How do I tell Java to use more of my computer's memory? By
default, Java will only use 64MB of memory (not very much for this
application). You must explicitly ask for more by executing
with
java -Xmx1024m EditDistance < input.txt
The 1024m means 1024MB (1 GB), and you
should adjust this number depending on the amount of memory your
computer has and the size of the arrays you will need for the data set
you are running. (Our implementation needs close to 3GB of RAM for
ecoli7000.txt and about 5GB for ecoli10000.txt.)
How do I determine how much memory I have? On Mac,
select About this Mac from the Apple menubar. You can also
observe the CPU and memory usage using the Activity Monitor. On
Windows, type Ctrl-Shift-Escape, and look at the last tab so see CPU
and memory usage.
Can I assume that the input characters will always be A, C, G or T?
NO! Your program should work equally well for any letter, upper case or
lower case.
It seems strange to define x[i..M] to be the substring consisting
of x[i] through x[M-1] instead of x[i]
through x[M]. Is this a typo?
It's a little strange, but no, it's not a typo. It's consistent
with Java's indexing notation where the left endpoint is inclusive
and the right endpoint is exclusive.
Which alignment should I print out if there are two or more
optimal ones?
Output any one you like.
Testing: Sequence Alignment
|
Testing.
To help you check the part of your program that finds the edit distance,
the edit distances of
gene57.txt, stx1230.txt, and ftsa1272.txt are
8, 521, and 758, respectively.
To help you check the part of your program that generates the alignment,
there are several short test files in the sequence directory whose alignments
are easy to generate manually.
In addition, we require that you generate one input file of your own to be
used for testing special cases. Create a new input file with some
interesting property. Then test your code using your file and make sure
your program behaves as expected.
Possible Progress Steps: Match Sequence Alignment
|
These are purely suggestions for how you might make progress. You do
not have to follow these steps.
- Download DataPair.java
and Path.java Download and unzip sequence.zip to your system. It contains sample
data files.
- Create a skeleton Match.java file including the
simple test routing below.
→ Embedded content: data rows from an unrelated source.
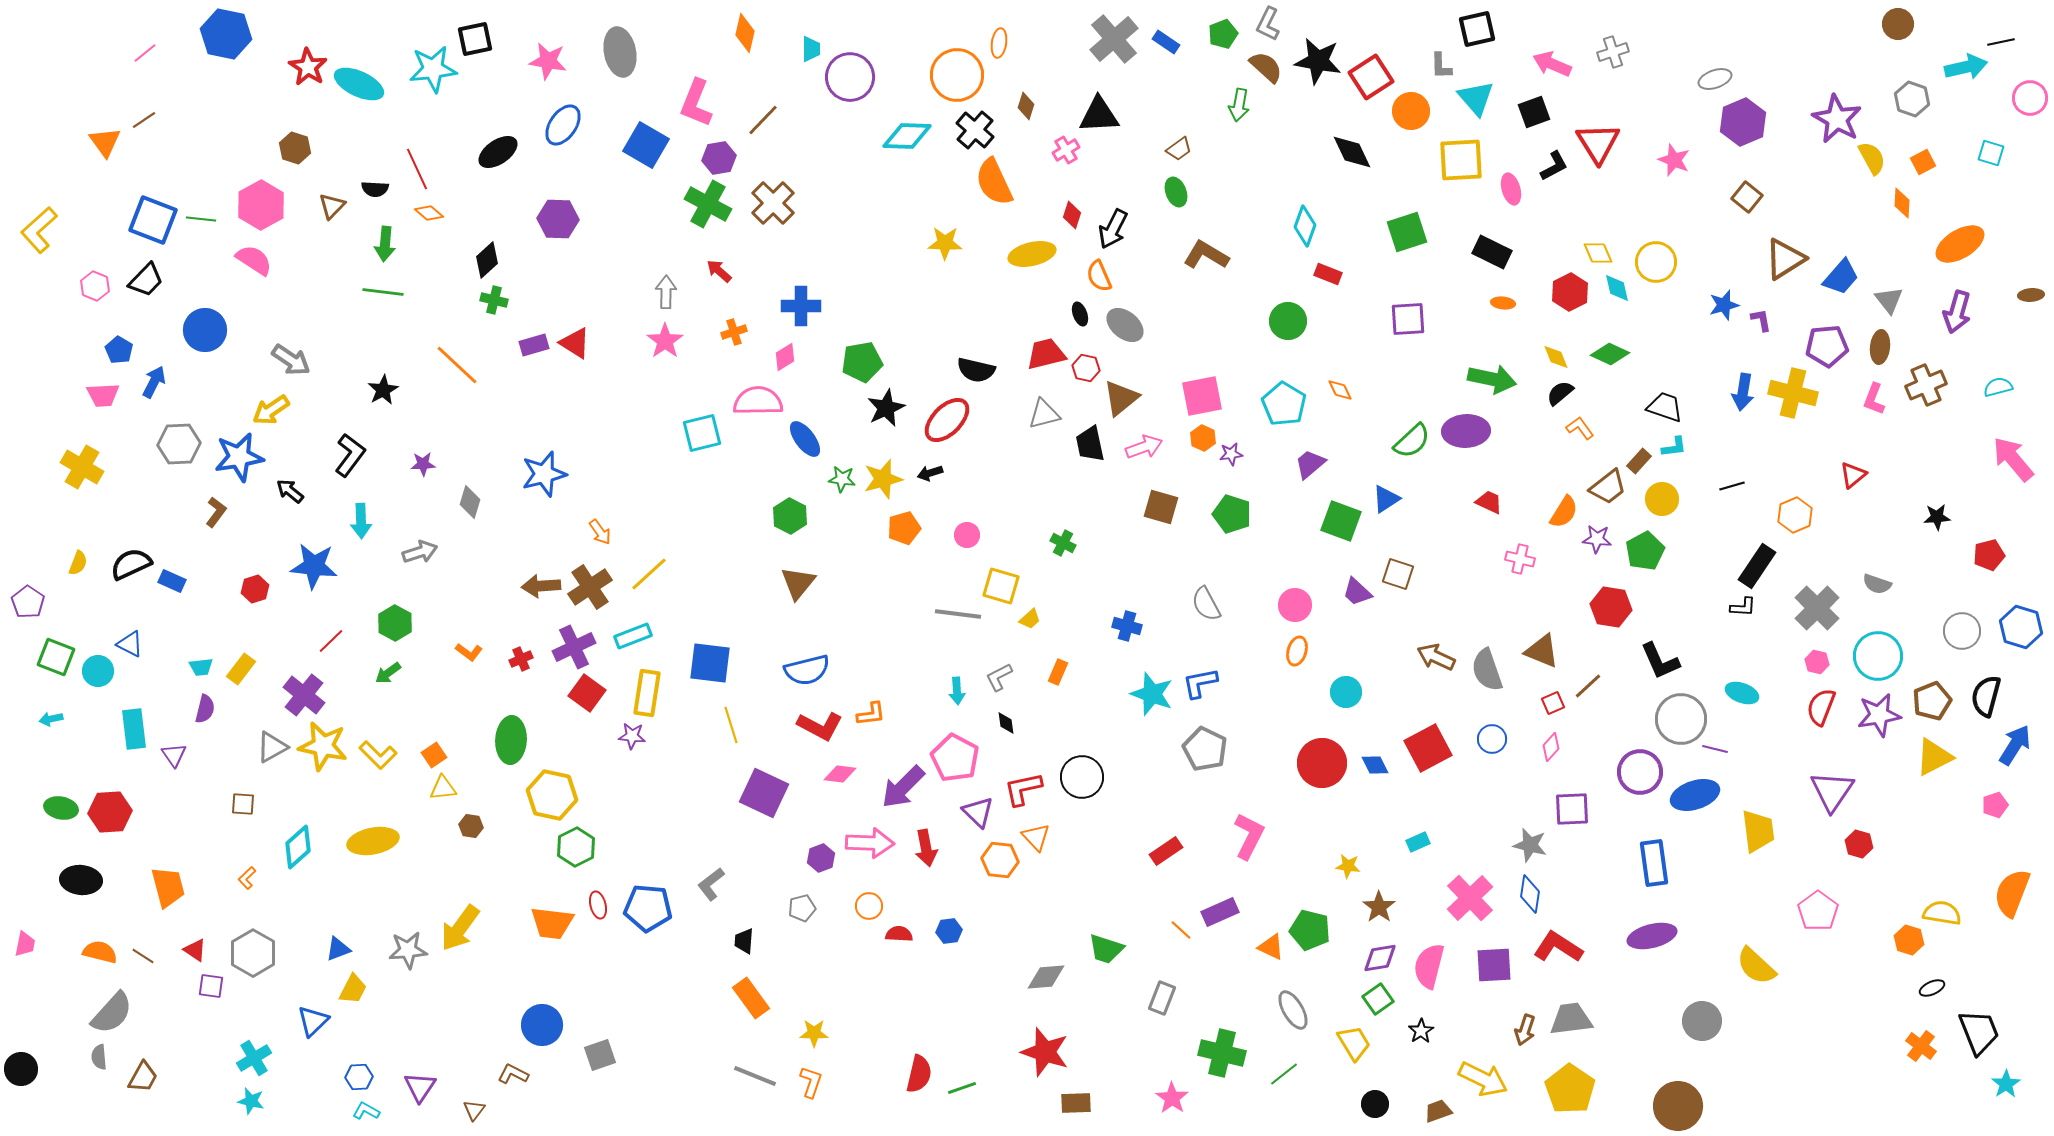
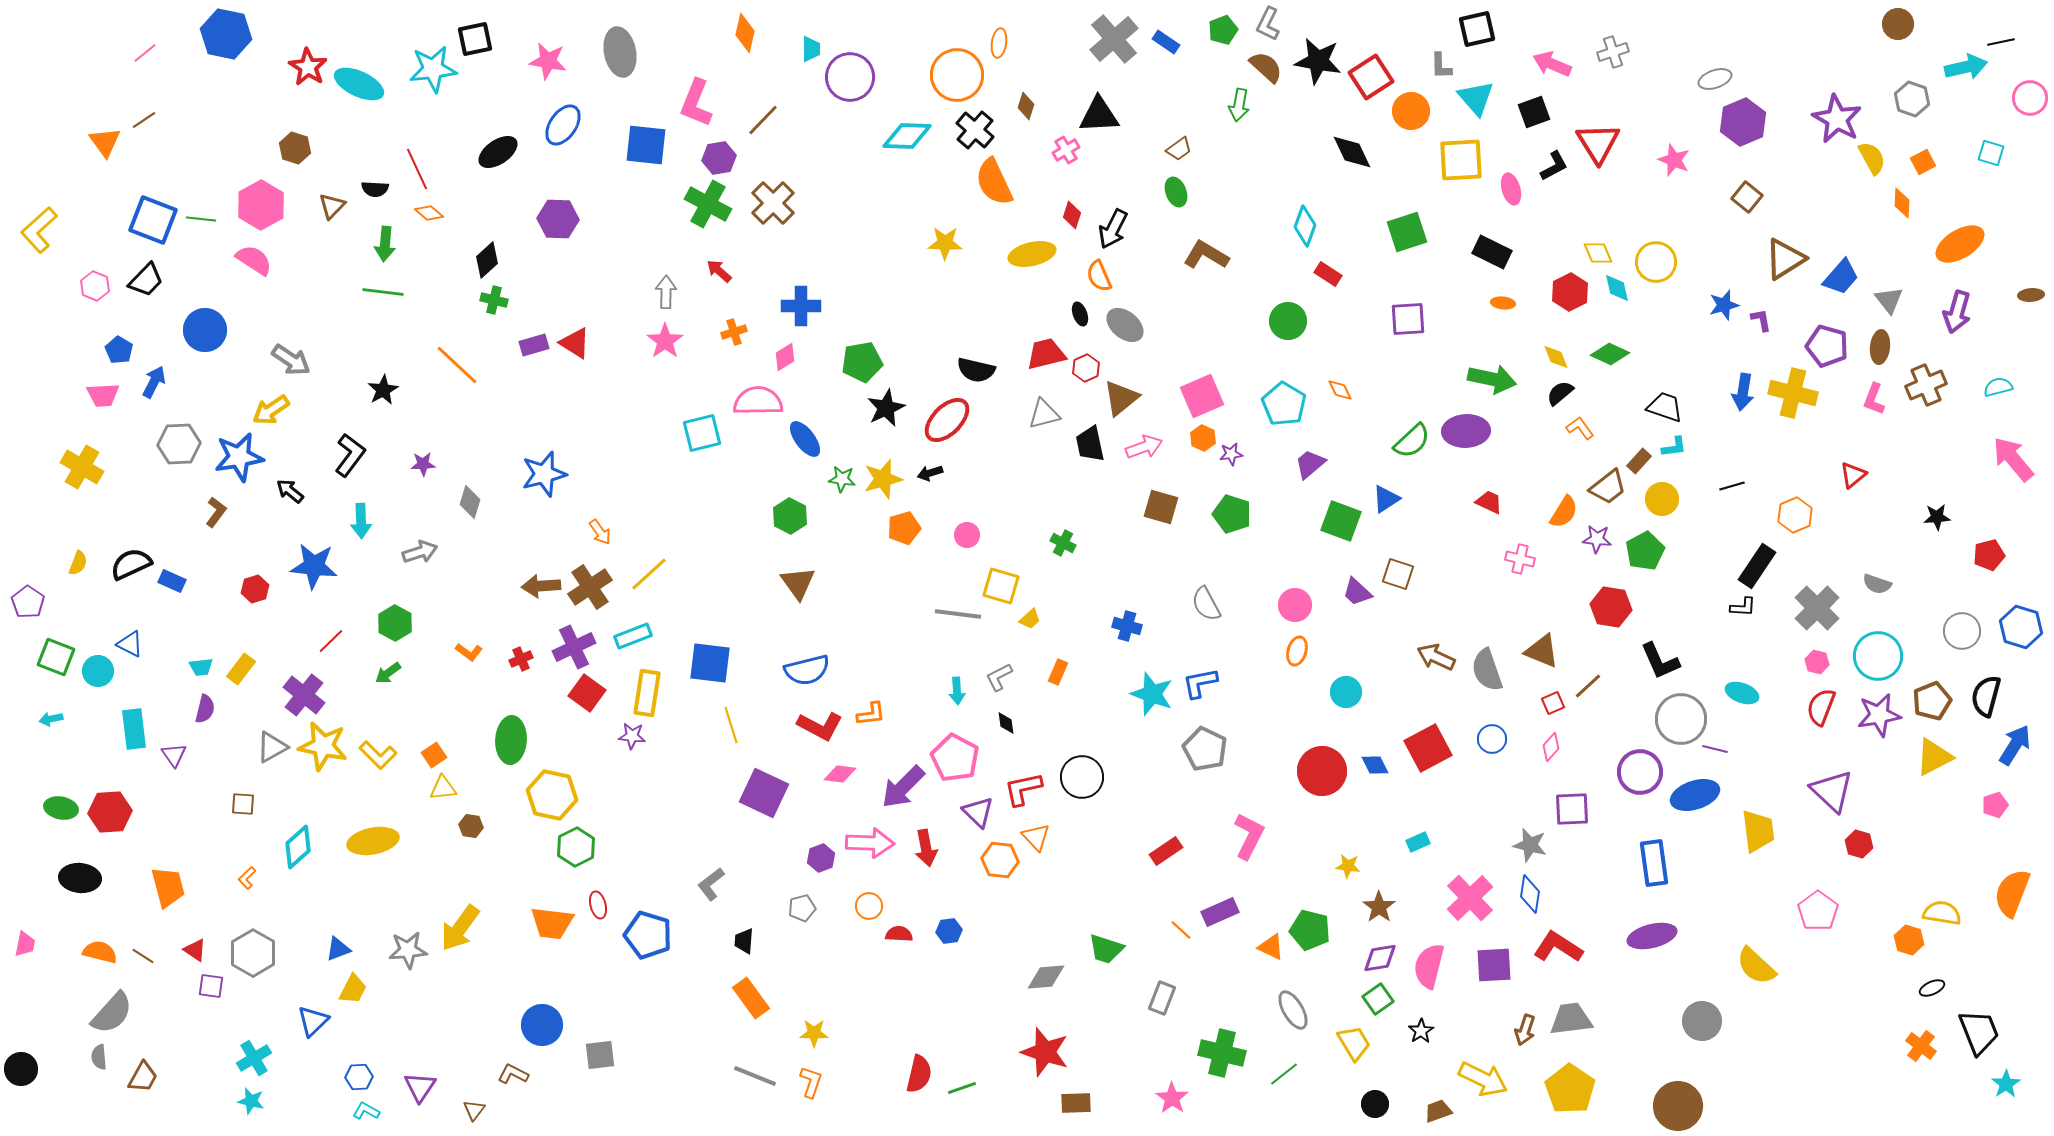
green pentagon at (1223, 34): moved 4 px up
blue square at (646, 145): rotated 24 degrees counterclockwise
red rectangle at (1328, 274): rotated 12 degrees clockwise
purple pentagon at (1827, 346): rotated 21 degrees clockwise
red hexagon at (1086, 368): rotated 24 degrees clockwise
pink square at (1202, 396): rotated 12 degrees counterclockwise
brown triangle at (798, 583): rotated 15 degrees counterclockwise
red circle at (1322, 763): moved 8 px down
purple triangle at (1832, 791): rotated 21 degrees counterclockwise
black ellipse at (81, 880): moved 1 px left, 2 px up
blue pentagon at (648, 908): moved 27 px down; rotated 12 degrees clockwise
gray square at (600, 1055): rotated 12 degrees clockwise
Make sure that the DataPair
class is declared after the closing brace of
the Match class or you will get some very strange compile
errors.
public class Match {
public static Path match(DataPair dp) {
return null; // placeholder so Match will compile
}
public static void main(String[] args) {
TestMatch tm = new TestMatch();
Path path = Match.match(tm);
for (Path p = path; p != null; p = p.next)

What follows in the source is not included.